As a child, I loved to read, but I never enjoyed English class. I read books that were assigned, but trying to remember details to earn points on a quiz just didn’t seem relevant to me. Now, as a parent, I dread the summer reading assignments that my kids bring home. Like most students, they don’t want to read a book that doesn’t interest them or complete an assignment so that their school can check a box to say they “read” over the summer. Even worse are the computer programs that limit students to specific books, answering questions to earn points. These may be easy ways for schools to track “reading,” but these assignments are not reading; they are chores!

Throughout my life—as a reader, a parent, and an educator—I have found that restricting choice almost always backfires, making kids less likely to want to read.  Right no. 3 of the International Literacy Association’s Children’s Rights to Read—a new initiative aimed at ensuring every child has access to the education, opportunities, and resources needed to read—states that  “Children have the right to choose what they read.” From my experience, however, this right is rarely realized. 

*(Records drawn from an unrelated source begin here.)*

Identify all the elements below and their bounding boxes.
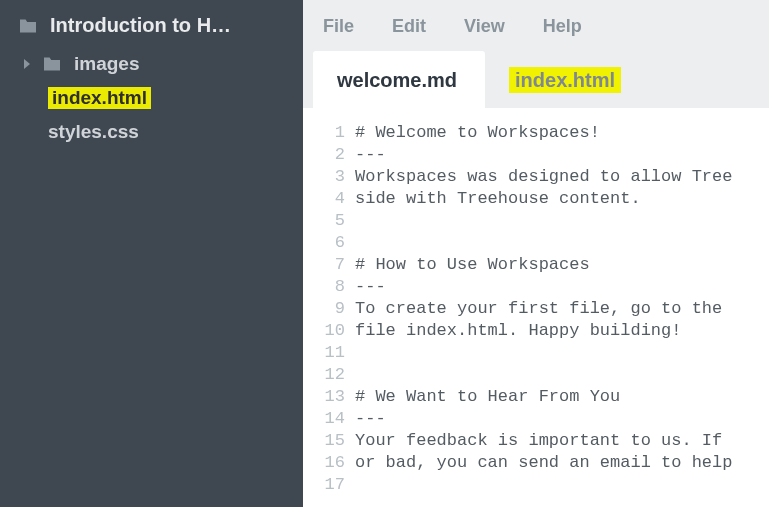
project-root-label: Introduction to H…	[50, 14, 231, 37]
line-number: 17	[303, 474, 345, 496]
tab-bar: welcome.md index.html	[303, 51, 769, 108]
line-number: 15	[303, 430, 345, 452]
code-line	[355, 364, 769, 386]
code-line: ---	[355, 144, 769, 166]
tab-index-html[interactable]: index.html	[485, 51, 649, 108]
tab-label: welcome.md	[337, 69, 457, 91]
line-number: 8	[303, 276, 345, 298]
line-number: 6	[303, 232, 345, 254]
tree-file-index-html[interactable]: index.html	[0, 81, 303, 115]
code-line: side with Treehouse content.	[355, 188, 769, 210]
code-line: # How to Use Workspaces	[355, 254, 769, 276]
tree-item-label: index.html	[48, 87, 151, 109]
line-number: 14	[303, 408, 345, 430]
menu-view[interactable]: View	[464, 16, 505, 37]
line-number: 10	[303, 320, 345, 342]
folder-icon	[42, 56, 62, 72]
line-number: 3	[303, 166, 345, 188]
menu-help[interactable]: Help	[543, 16, 582, 37]
line-number: 13	[303, 386, 345, 408]
line-number: 9	[303, 298, 345, 320]
code-content[interactable]: # Welcome to Workspaces!---Workspaces wa…	[355, 122, 769, 507]
line-gutter: 1234567891011121314151617	[303, 122, 355, 507]
line-number: 12	[303, 364, 345, 386]
main-area: File Edit View Help welcome.md index.htm…	[303, 0, 769, 507]
code-line: ---	[355, 408, 769, 430]
menu-bar: File Edit View Help	[303, 0, 769, 51]
code-editor[interactable]: 1234567891011121314151617 # Welcome to W…	[303, 108, 769, 507]
tree-file-styles-css[interactable]: styles.css	[0, 115, 303, 149]
line-number: 16	[303, 452, 345, 474]
code-line	[355, 210, 769, 232]
code-line	[355, 232, 769, 254]
line-number: 4	[303, 188, 345, 210]
file-tree-sidebar: Introduction to H… images index.html sty…	[0, 0, 303, 507]
line-number: 7	[303, 254, 345, 276]
code-line: or bad, you can send an email to help	[355, 452, 769, 474]
tab-label: index.html	[509, 67, 621, 93]
caret-right-icon	[22, 59, 32, 69]
code-line: file index.html. Happy building!	[355, 320, 769, 342]
code-line: # We Want to Hear From You	[355, 386, 769, 408]
folder-icon	[18, 18, 38, 34]
menu-edit[interactable]: Edit	[392, 16, 426, 37]
code-line	[355, 342, 769, 364]
project-root[interactable]: Introduction to H…	[0, 8, 303, 47]
tab-welcome-md[interactable]: welcome.md	[313, 51, 485, 108]
tree-folder-images[interactable]: images	[0, 47, 303, 81]
line-number: 5	[303, 210, 345, 232]
code-line	[355, 474, 769, 496]
code-line: ---	[355, 276, 769, 298]
line-number: 1	[303, 122, 345, 144]
tree-item-label: images	[74, 53, 139, 75]
code-line: To create your first file, go to the	[355, 298, 769, 320]
code-line: Your feedback is important to us. If	[355, 430, 769, 452]
menu-file[interactable]: File	[323, 16, 354, 37]
code-line: Workspaces was designed to allow Tree	[355, 166, 769, 188]
tree-item-label: styles.css	[48, 121, 139, 143]
line-number: 11	[303, 342, 345, 364]
line-number: 2	[303, 144, 345, 166]
code-line: # Welcome to Workspaces!	[355, 122, 769, 144]
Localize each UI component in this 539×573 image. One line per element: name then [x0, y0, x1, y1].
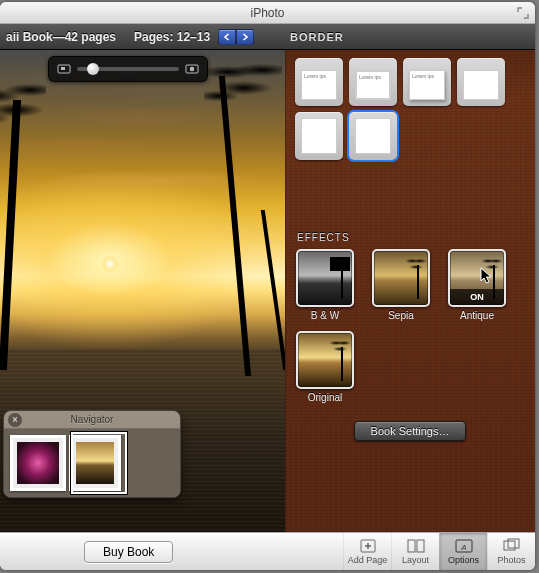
fullscreen-icon[interactable]: [517, 7, 529, 19]
photos-button[interactable]: Photos: [487, 533, 535, 570]
zoom-slider-thumb[interactable]: [87, 63, 99, 75]
effect-original[interactable]: Original: [295, 331, 355, 403]
effect-bw[interactable]: B & W: [295, 249, 355, 321]
options-panel: Lorem ips Lorem ips Lorem ips EFFECTS B …: [285, 50, 535, 532]
book-title: aii Book—42 pages: [6, 30, 116, 44]
zoom-out-icon[interactable]: [57, 63, 71, 75]
svg-rect-9: [504, 541, 515, 550]
prev-page-button[interactable]: [218, 29, 236, 45]
border-section-label: BORDER: [254, 31, 529, 43]
options-button[interactable]: A Options: [439, 533, 487, 570]
navigator-close-button[interactable]: ×: [8, 413, 22, 427]
effects-options: B & W Sepia ON Antique: [295, 249, 525, 403]
zoom-in-icon[interactable]: [185, 63, 199, 75]
page-canvas[interactable]: × Navigator: [0, 50, 285, 532]
border-option-shadow[interactable]: Lorem ips: [403, 58, 451, 106]
content-area: × Navigator Lorem ips Lorem ips Lorem ip…: [0, 50, 535, 532]
effects-section-label: EFFECTS: [297, 232, 525, 243]
svg-text:A: A: [460, 543, 466, 552]
next-page-button[interactable]: [236, 29, 254, 45]
cursor-icon: [480, 267, 494, 285]
effect-sepia[interactable]: Sepia: [371, 249, 431, 321]
zoom-slider[interactable]: [77, 67, 179, 71]
svg-rect-5: [408, 540, 415, 552]
border-option-selected[interactable]: [349, 112, 397, 160]
window: iPhoto aii Book—42 pages Pages: 12–13 BO…: [0, 2, 535, 570]
book-settings-button[interactable]: Book Settings…: [354, 421, 467, 441]
svg-rect-10: [508, 539, 519, 548]
border-option-thin[interactable]: Lorem ips: [349, 58, 397, 106]
page-indicator: Pages: 12–13: [134, 30, 210, 44]
border-option-plain[interactable]: Lorem ips: [295, 58, 343, 106]
navigator-viewport[interactable]: [71, 432, 127, 494]
svg-point-3: [190, 67, 194, 71]
add-page-button[interactable]: Add Page: [343, 533, 391, 570]
layout-button[interactable]: Layout: [391, 533, 439, 570]
effect-on-badge: ON: [450, 289, 504, 305]
navigator-page-left[interactable]: [10, 435, 66, 491]
page-nav: [218, 29, 254, 45]
effect-antique[interactable]: ON Antique: [447, 249, 507, 321]
border-option-nocap1[interactable]: [457, 58, 505, 106]
app-title: iPhoto: [250, 6, 284, 20]
zoom-popover: [48, 56, 208, 82]
border-options: Lorem ips Lorem ips Lorem ips: [295, 58, 525, 160]
buy-book-button[interactable]: Buy Book: [84, 541, 173, 563]
navigator-title: × Navigator: [4, 411, 180, 429]
navigator-body: [4, 429, 180, 497]
book-header: aii Book—42 pages Pages: 12–13 BORDER: [0, 24, 535, 50]
titlebar: iPhoto: [0, 2, 535, 24]
border-option-nocap2[interactable]: [295, 112, 343, 160]
navigator-panel[interactable]: × Navigator: [3, 410, 181, 498]
bottom-toolbar: Buy Book Add Page Layout A Options Photo…: [0, 532, 535, 570]
svg-rect-1: [61, 67, 65, 70]
svg-rect-6: [417, 540, 424, 552]
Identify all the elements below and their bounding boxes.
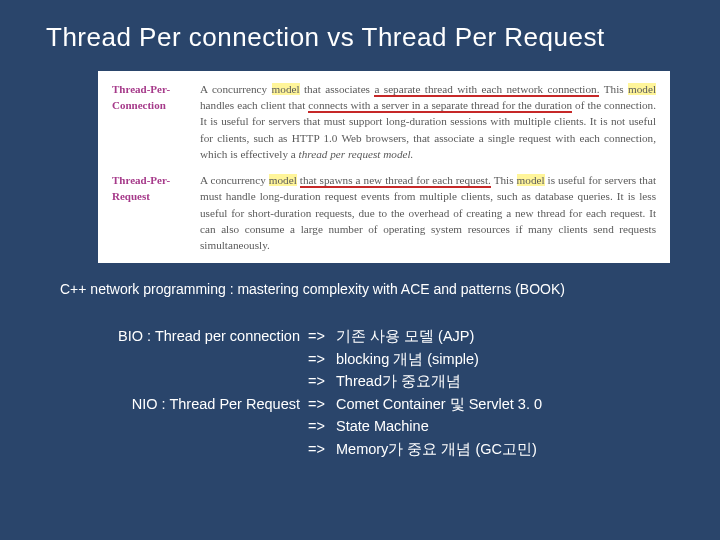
nio-value: State Machine (336, 415, 720, 437)
bio-value: 기존 사용 모델 (AJP) (336, 325, 720, 347)
arrow-icon: => (308, 393, 336, 415)
nio-line-2: => State Machine (108, 415, 720, 437)
term-body: A concurrency model that associates a se… (200, 81, 656, 162)
bio-label: BIO : Thread per connection (108, 325, 308, 347)
underline: a separate thread with each network conn… (374, 83, 599, 97)
highlight: model (269, 174, 297, 186)
term-body: A concurrency model that spawns a new th… (200, 172, 656, 253)
text: A concurrency (200, 83, 272, 95)
arrow-icon: => (308, 348, 336, 370)
highlight: model (517, 174, 545, 186)
text: handles each client that (200, 99, 308, 111)
nio-line-1: NIO : Thread Per Request => Comet Contai… (108, 393, 720, 415)
arrow-icon: => (308, 370, 336, 392)
nio-label: NIO : Thread Per Request (108, 393, 308, 415)
text: This (599, 83, 628, 95)
page-title: Thread Per connection vs Thread Per Requ… (0, 0, 720, 53)
italic: thread per request model. (299, 148, 414, 160)
slide: Thread Per connection vs Thread Per Requ… (0, 0, 720, 540)
highlight: model (628, 83, 656, 95)
excerpt-caption: C++ network programming : mastering comp… (0, 271, 720, 297)
term-label: Thread-Per-Request (112, 172, 200, 253)
bio-line-2: => blocking 개념 (simple) (108, 348, 720, 370)
bio-value: blocking 개념 (simple) (336, 348, 720, 370)
text: that associates (300, 83, 375, 95)
def-thread-per-request: Thread-Per-Request A concurrency model t… (112, 172, 656, 253)
arrow-icon: => (308, 415, 336, 437)
nio-line-3: => Memory가 중요 개념 (GC고민) (108, 438, 720, 460)
arrow-icon: => (308, 325, 336, 347)
text: This (491, 174, 517, 186)
book-excerpt: Thread-Per-Connection A concurrency mode… (98, 71, 670, 263)
nio-value: Comet Container 및 Servlet 3. 0 (336, 393, 720, 415)
underline: connects with a server in a separate thr… (308, 99, 572, 113)
nio-value: Memory가 중요 개념 (GC고민) (336, 438, 720, 460)
underline: that spawns a new thread for each reques… (300, 174, 491, 188)
text: A concurrency (200, 174, 269, 186)
bio-value: Thread가 중요개념 (336, 370, 720, 392)
term-label: Thread-Per-Connection (112, 81, 200, 162)
notes-block: BIO : Thread per connection => 기존 사용 모델 … (0, 297, 720, 460)
arrow-icon: => (308, 438, 336, 460)
def-thread-per-connection: Thread-Per-Connection A concurrency mode… (112, 81, 656, 162)
bio-line-1: BIO : Thread per connection => 기존 사용 모델 … (108, 325, 720, 347)
highlight: model (272, 83, 300, 95)
bio-line-3: => Thread가 중요개념 (108, 370, 720, 392)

As an English teacher, I know that reading is more than just the answers on a test; it’s a way for all of us to find reflections of ourselves and connect with others. That is why I have changed my classroom in the past year. I still teach skills, standards, and texts that are part of the curriculum, but now I also incorporate time for students to use these skills to make meaningful connections in books of their choice.

To start, I allowed my students to choose their summer reading—with no limitations. I provided suggestions, but told them they could read anything that interested them. At first, students were confused—they couldn’t believe they could choose what to read. I gave them time to look through books that I had checked out from the public library, I showed video recommendations from their teachers, and they began to get excited about the idea of reading for pleasure. We created a website for students to share book recommendations, and when we came back to school in August, students continued to share their favorites through book talks. Most important, I gave students time in class to read the books they had chosen.

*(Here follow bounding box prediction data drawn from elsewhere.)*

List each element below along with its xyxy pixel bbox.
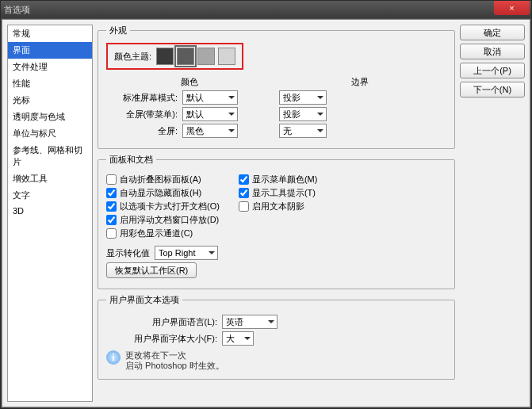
checkbox-input[interactable] (106, 201, 117, 212)
checkbox-label: 用彩色显示通道(C) (120, 227, 193, 239)
checkbox-input[interactable] (106, 215, 117, 225)
next-button[interactable]: 下一个(N) (460, 82, 525, 97)
option-checkbox[interactable]: 启用文本阴影 (239, 201, 318, 212)
border-header: 边界 (273, 76, 446, 88)
option-checkbox[interactable]: 用彩色显示通道(C) (106, 227, 220, 239)
checkbox-input[interactable] (239, 174, 249, 185)
border-select[interactable]: 无 (279, 124, 327, 138)
option-checkbox[interactable]: 显示菜单颜色(M) (239, 174, 318, 185)
checkbox-input[interactable] (239, 188, 249, 198)
checkbox-label: 显示工具提示(T) (252, 187, 316, 199)
checkbox-label: 自动显示隐藏面板(H) (120, 187, 201, 199)
close-button[interactable]: × (494, 1, 530, 15)
checkbox-label: 启用文本阴影 (252, 201, 304, 212)
checkbox-label: 以选项卡方式打开文档(O) (120, 201, 220, 212)
sidebar-item[interactable]: 增效工具 (8, 170, 92, 187)
checkbox-input[interactable] (106, 228, 117, 239)
appearance-legend: 外观 (106, 25, 130, 36)
ui-text-legend: 用户界面文本选项 (106, 294, 182, 306)
option-checkbox[interactable]: 自动折叠图标面板(A) (106, 174, 220, 185)
ui-size-label: 用户界面字体大小(F): (106, 333, 217, 345)
ok-button[interactable]: 确定 (460, 25, 525, 40)
sidebar-item[interactable]: 单位与标尺 (8, 125, 92, 142)
sidebar-item[interactable]: 文字 (8, 187, 92, 204)
checkbox-input[interactable] (106, 188, 117, 198)
sidebar-item[interactable]: 常规 (8, 25, 92, 42)
appearance-group: 外观 颜色主题: 颜色 边界 标准屏幕模式:默认投影全屏(带菜单):默认投影全屏… (98, 25, 455, 149)
cancel-button[interactable]: 取消 (460, 44, 525, 59)
mode-label: 全屏: (106, 125, 178, 137)
ui-lang-label: 用户界面语言(L): (106, 316, 217, 328)
window-title: 首选项 (4, 4, 30, 16)
color-select[interactable]: 黑色 (182, 124, 238, 138)
theme-label: 颜色主题: (114, 51, 151, 63)
checkbox-input[interactable] (106, 174, 117, 185)
close-icon: × (509, 3, 514, 13)
reset-workspace-button[interactable]: 恢复默认工作区(R) (106, 262, 197, 278)
ui-text-group: 用户界面文本选项 用户界面语言(L): 英语 用户界面字体大小(F): 大 i … (98, 294, 455, 380)
ui-size-select[interactable]: 大 (222, 331, 254, 346)
ui-lang-select[interactable]: 英语 (222, 315, 277, 329)
border-select[interactable]: 投影 (279, 107, 327, 121)
border-select[interactable]: 投影 (279, 90, 327, 105)
sidebar-item[interactable]: 性能 (8, 75, 92, 92)
color-header: 颜色 (106, 76, 273, 88)
theme-swatch[interactable] (177, 48, 194, 65)
restart-note: 更改将在下一次 启动 Photoshop 时生效。 (125, 350, 224, 371)
checkbox-label: 启用浮动文档窗口停放(D) (120, 214, 219, 226)
theme-swatch[interactable] (218, 48, 235, 65)
theme-swatch[interactable] (197, 48, 215, 65)
color-select[interactable]: 默认 (182, 90, 238, 105)
theme-swatches (156, 48, 235, 65)
checkbox-label: 显示菜单颜色(M) (252, 174, 318, 185)
sidebar-item[interactable]: 光标 (8, 92, 92, 109)
sidebar-item[interactable]: 参考线、网格和切片 (8, 142, 92, 170)
sidebar-item[interactable]: 3D (8, 204, 92, 218)
option-checkbox[interactable]: 以选项卡方式打开文档(O) (106, 201, 220, 212)
checkbox-label: 自动折叠图标面板(A) (120, 174, 201, 185)
color-select[interactable]: 默认 (182, 107, 238, 121)
prev-button[interactable]: 上一个(P) (460, 63, 525, 78)
option-checkbox[interactable]: 启用浮动文档窗口停放(D) (106, 214, 220, 226)
mode-label: 全屏(带菜单): (106, 109, 178, 120)
theme-highlight: 颜色主题: (106, 43, 243, 70)
sidebar-item[interactable]: 透明度与色域 (8, 109, 92, 125)
info-icon: i (106, 350, 121, 365)
option-checkbox[interactable]: 自动显示隐藏面板(H) (106, 187, 220, 199)
panels-group: 面板和文档 自动折叠图标面板(A)自动显示隐藏面板(H)以选项卡方式打开文档(O… (98, 154, 455, 289)
category-sidebar: 常规界面文件处理性能光标透明度与色域单位与标尺参考线、网格和切片增效工具文字3D (7, 25, 93, 402)
preferences-window: 首选项 × 常规界面文件处理性能光标透明度与色域单位与标尺参考线、网格和切片增效… (0, 0, 532, 409)
checkbox-input[interactable] (239, 201, 249, 212)
option-checkbox[interactable]: 显示工具提示(T) (239, 187, 318, 199)
sidebar-item[interactable]: 界面 (8, 42, 92, 59)
transform-label: 显示转化值 (106, 247, 150, 259)
sidebar-item[interactable]: 文件处理 (8, 59, 92, 75)
transform-select[interactable]: Top Right (155, 246, 218, 260)
theme-swatch[interactable] (156, 48, 174, 65)
panels-legend: 面板和文档 (106, 154, 156, 166)
titlebar: 首选项 × (1, 1, 531, 18)
mode-label: 标准屏幕模式: (106, 92, 178, 104)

Allowing and encouraging choice has been no easy feat in a school that does not have a library. How could students choose books without any to choose from? So, I went online and researched popular books for teens (particularly ones that featured diverse protagonists), talked to my students about books they loved, and even used social media to find titles of books. Then, I bought books, asked friends and local community partners to donate used books, and started an Amazon Wishlist and several successful crowdfunding projects. My classroom library, which started out with just 20 books, has grown to several hundred books—and it keeps growing. Just this past week, a student said to me, “Mrs. Bruck, what are you doing? I actually like to read now!” She told me that she never liked to read anything before this year, but now she finds herself unable to put books down and is even engaged in reading assignments from other classes.

Too often, we hear about teenagers who “just won’t read,” but if we do it right—allowing choice, creating time and space to read, and providing high-interest books—then we can foster a lifelong love of reading, even in students who never imagined they would be readers.

Kristen Bruck is a high school English teacher and reading specialist. This is her 18th year teaching. She previously taught middle and high school social studies as well as English courses at a local community college. She is the mom of two kids, a son in eighth grade and a daughter in fifth grade.